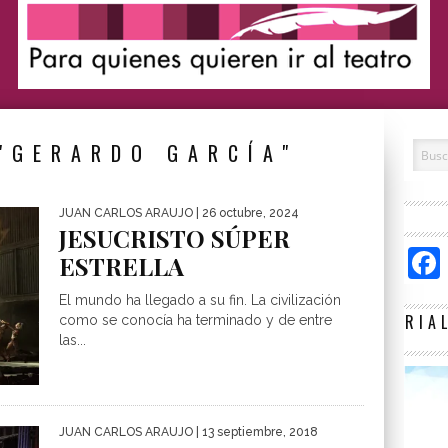
"GERARDO GARCÍA"
JUAN CARLOS ARAUJO
| 26 octubre, 2024
JESUCRISTO SÚPER
ESTRELLA
El mundo ha llegado a su fin. La civilización
RIA
como se conocía ha terminado y de entre
las...
JUAN CARLOS ARAUJO
| 13 septiembre, 2018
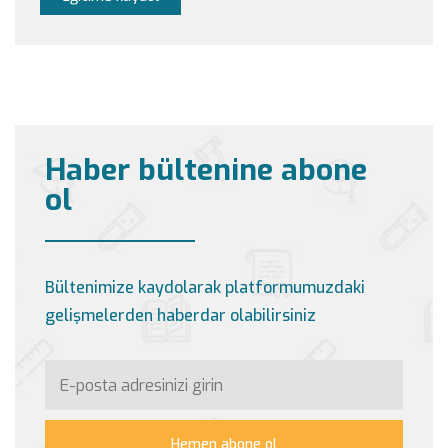
Haber bültenine abone
ol
Bültenimize kaydolarak platformumuzdaki
gelişmelerden haberdar olabilirsiniz
Hemen abone ol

▬▬▬▬▬▬▬▬▬▬

#### [Problem statement]
Where an entry contains an image, skip the image and write out the rest exactly.

#### [Written solution]
"GERARDO GARCÍA"
JUAN CARLOS ARAUJO
| 26 octubre, 2024
JESUCRISTO SÚPER
ESTRELLA
El mundo ha llegado a su fin. La civilización
RIA
como se conocía ha terminado y de entre
las...
JUAN CARLOS ARAUJO
| 13 septiembre, 2018
Haber bültenine abone
ol
Bültenimize kaydolarak platformumuzdaki
gelişmelerden haberdar olabilirsiniz
Hemen abone ol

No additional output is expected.